Neural Graph Differential Equations

This tutorial has been adapted from here.

In this tutorial we will use Graph Differential Equations (GDEs) to perform classification on the CORA Dataset. We shall be using the Graph Neural Networks primitives from the package GraphNeuralNetworks.

# Load the packages
using GraphNeuralNetworks, DifferentialEquations
using DiffEqFlux: NeuralODE
using GraphNeuralNetworks.GNNGraphs: normalized_adjacency
using Lux, NNlib, Optimisers, Zygote, Random, ComponentArrays
using Lux: AbstractExplicitLayer, glorot_normal, zeros32
import Lux: initialparameters, initialstates
using SciMLSensitivity
using Statistics: mean
using MLDatasets: Cora
using CUDA
CUDA.allowscalar(false)
device = CUDA.functional() ? gpu : cpu

# Download the dataset
dataset = Cora();

# Preprocess the data and compute adjacency matrix
classes = dataset.metadata["classes"]
g = mldataset2gnngraph(dataset) |> device
onehotbatch(data,labels)= device(labels).==reshape(data, 1,size(data)...)
onecold(y) =  map(argmax,eachcol(y))
X = g.ndata.features
y = onehotbatch(g.ndata.targets, classes) # a dense matrix is not the optimal, but we don't want to use Flux here

à = normalized_adjacency(g, add_self_loops=true) |> device

(; train_mask, val_mask, test_mask) = g.ndata
ytrain = y[:,train_mask]

# Model and Data Configuration
nin = size(X, 1)
nhidden = 16
nout = length(classes)
epochs = 20

# Define the graph neural network
struct ExplicitGCNConv{F1,F2,F3,F4} <: AbstractExplicitLayer
    in_chs::Int
    out_chs::Int
    activation::F1
    init_Ã::F2  # nomalized_adjacency matrix
    init_weight::F3
    init_bias::F4
end

function Base.show(io::IO, l::ExplicitGCNConv)
    print(io, "ExplicitGCNConv($(l.in_chs) => $(l.out_chs)")
    (l.activation == identity) || print(io, ", ", l.activation)
    print(io, ")")
end

function initialparameters(rng::AbstractRNG, d::ExplicitGCNConv)
        return (weight=d.init_weight(rng, d.out_chs, d.in_chs),
                bias=d.init_bias(rng, d.out_chs, 1))
end

initialstates(rng::AbstractRNG, d::ExplicitGCNConv) = (Ã = d.init_Ã(),)

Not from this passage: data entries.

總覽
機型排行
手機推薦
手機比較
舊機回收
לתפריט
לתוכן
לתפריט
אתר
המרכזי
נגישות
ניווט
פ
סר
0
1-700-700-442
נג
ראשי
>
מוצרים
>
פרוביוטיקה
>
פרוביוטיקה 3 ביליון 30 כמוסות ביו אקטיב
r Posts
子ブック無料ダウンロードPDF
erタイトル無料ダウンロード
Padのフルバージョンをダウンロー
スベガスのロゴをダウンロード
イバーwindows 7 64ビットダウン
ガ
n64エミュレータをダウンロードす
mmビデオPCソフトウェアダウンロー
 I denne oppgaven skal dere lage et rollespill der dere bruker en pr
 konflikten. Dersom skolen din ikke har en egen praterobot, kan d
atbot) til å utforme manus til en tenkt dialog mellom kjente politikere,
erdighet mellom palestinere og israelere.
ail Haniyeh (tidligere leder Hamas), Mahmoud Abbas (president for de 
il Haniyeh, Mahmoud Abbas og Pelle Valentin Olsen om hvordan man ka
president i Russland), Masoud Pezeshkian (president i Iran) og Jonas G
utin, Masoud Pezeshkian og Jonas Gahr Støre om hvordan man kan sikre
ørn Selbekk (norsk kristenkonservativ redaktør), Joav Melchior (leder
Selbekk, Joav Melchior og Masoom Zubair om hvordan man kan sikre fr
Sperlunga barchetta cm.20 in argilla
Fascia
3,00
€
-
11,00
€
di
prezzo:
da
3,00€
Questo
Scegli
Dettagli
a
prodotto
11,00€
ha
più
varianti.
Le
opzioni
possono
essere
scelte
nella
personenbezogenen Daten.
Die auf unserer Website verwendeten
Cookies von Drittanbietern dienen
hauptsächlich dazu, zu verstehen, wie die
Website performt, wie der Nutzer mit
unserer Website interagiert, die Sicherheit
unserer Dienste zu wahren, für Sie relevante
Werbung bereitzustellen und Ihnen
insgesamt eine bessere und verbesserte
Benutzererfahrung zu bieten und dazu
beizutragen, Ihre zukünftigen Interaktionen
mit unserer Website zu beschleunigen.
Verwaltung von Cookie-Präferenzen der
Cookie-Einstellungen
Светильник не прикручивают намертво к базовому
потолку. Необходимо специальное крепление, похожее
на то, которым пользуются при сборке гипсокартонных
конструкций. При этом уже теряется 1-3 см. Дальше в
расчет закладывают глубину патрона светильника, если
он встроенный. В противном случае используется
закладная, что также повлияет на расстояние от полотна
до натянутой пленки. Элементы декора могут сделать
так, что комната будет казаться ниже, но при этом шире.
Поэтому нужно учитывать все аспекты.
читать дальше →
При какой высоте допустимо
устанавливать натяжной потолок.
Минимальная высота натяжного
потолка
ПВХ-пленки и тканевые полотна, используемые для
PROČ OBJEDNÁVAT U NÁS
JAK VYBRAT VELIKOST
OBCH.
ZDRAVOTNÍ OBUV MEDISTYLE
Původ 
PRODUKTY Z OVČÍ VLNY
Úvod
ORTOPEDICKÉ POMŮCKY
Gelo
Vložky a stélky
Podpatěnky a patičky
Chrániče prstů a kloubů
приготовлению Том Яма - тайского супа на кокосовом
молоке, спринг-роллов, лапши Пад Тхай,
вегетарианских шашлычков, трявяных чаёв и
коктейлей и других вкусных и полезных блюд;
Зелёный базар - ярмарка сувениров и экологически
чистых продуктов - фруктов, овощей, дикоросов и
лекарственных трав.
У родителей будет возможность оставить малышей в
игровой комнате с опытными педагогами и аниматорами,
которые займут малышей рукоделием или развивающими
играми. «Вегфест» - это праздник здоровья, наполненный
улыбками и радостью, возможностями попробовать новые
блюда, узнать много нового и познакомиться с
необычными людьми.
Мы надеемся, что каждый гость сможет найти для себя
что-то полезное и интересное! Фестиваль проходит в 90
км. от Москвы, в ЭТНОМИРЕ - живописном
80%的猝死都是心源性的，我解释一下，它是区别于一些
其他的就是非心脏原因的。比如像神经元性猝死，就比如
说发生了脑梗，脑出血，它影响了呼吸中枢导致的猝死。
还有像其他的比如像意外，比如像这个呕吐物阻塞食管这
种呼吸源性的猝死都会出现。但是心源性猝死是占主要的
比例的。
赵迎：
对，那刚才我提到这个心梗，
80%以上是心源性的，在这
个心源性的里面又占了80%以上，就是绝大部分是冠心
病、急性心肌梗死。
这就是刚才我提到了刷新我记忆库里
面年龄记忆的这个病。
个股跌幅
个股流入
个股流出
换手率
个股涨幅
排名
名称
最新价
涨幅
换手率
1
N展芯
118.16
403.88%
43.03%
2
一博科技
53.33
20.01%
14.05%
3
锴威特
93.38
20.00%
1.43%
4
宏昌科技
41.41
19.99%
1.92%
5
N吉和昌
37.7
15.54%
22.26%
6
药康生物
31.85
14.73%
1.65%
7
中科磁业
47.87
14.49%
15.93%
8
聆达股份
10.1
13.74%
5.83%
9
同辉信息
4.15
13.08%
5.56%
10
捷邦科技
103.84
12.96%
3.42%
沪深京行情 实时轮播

function ExplicitGCNConv(Ã, ch::Pair{Int,Int}, activation = identity;
                         init_weight=glorot_normal, init_bias=zeros32) 
    init_Ã = ()->copy(Ã)
    return ExplicitGCNConv{typeof(activation), typeof(init_Ã), typeof(init_weight), typeof(init_bias)}(first(ch), last(ch), activation, 
                                                                                                       init_Ã, init_weight, init_bias)
end

function (l::ExplicitGCNConv)(x::AbstractMatrix, ps, st::NamedTuple)
    z = ps.weight * x * st.Ã
    return l.activation.(z .+ ps.bias), st
end

# Define the Neural GDE
function diffeqsol_to_array(x::ODESolution{T, N, <:AbstractVector{<:CuArray}}) where {T, N}
    return dropdims(gpu(x); dims=3)
end
diffeqsol_to_array(x::ODESolution) = dropdims(Array(x); dims=3)

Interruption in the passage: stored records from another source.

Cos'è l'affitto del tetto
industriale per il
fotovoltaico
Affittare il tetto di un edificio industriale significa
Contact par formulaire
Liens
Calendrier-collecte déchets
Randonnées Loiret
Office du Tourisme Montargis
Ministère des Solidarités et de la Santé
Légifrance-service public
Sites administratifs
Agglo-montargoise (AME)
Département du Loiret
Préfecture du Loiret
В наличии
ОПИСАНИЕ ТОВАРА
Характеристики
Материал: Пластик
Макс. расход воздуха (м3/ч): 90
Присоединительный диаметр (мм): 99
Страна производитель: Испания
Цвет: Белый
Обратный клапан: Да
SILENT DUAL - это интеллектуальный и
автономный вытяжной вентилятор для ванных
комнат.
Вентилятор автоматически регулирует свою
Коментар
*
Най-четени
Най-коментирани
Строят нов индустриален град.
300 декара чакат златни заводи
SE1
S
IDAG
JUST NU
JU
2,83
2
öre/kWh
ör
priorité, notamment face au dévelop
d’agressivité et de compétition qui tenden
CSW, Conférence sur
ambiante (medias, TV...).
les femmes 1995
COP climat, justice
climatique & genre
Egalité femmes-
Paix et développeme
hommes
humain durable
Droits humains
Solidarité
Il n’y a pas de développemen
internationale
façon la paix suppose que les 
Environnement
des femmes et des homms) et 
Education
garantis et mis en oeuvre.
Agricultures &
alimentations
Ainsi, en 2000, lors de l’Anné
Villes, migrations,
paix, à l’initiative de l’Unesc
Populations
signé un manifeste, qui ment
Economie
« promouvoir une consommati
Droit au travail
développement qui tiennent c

# make NeuralODE work with Lux.Chain
# remove this once https://github.com/SciML/DiffEqFlux.jl/issues/727 is fixed
initialparameters(rng::AbstractRNG, node::NeuralODE) = initialparameters(rng, node.model) 
initialstates(rng::AbstractRNG, node::NeuralODE) = initialstates(rng, node.model)

gnn = Chain(ExplicitGCNConv(Ã, nhidden => nhidden, relu),
            ExplicitGCNConv(Ã, nhidden => nhidden, relu))

node = NeuralODE(gnn, (0.f0, 1.f0), Tsit5(), save_everystep = false,
                 reltol = 1e-3, abstol = 1e-3, save_start = false)                

model = Chain(ExplicitGCNConv(Ã, nin => nhidden, relu),
              node,
              diffeqsol_to_array,
              Dense(nhidden, nout))

# Loss
logitcrossentropy(ŷ, y) = mean(-sum(y .* logsoftmax(ŷ); dims=1))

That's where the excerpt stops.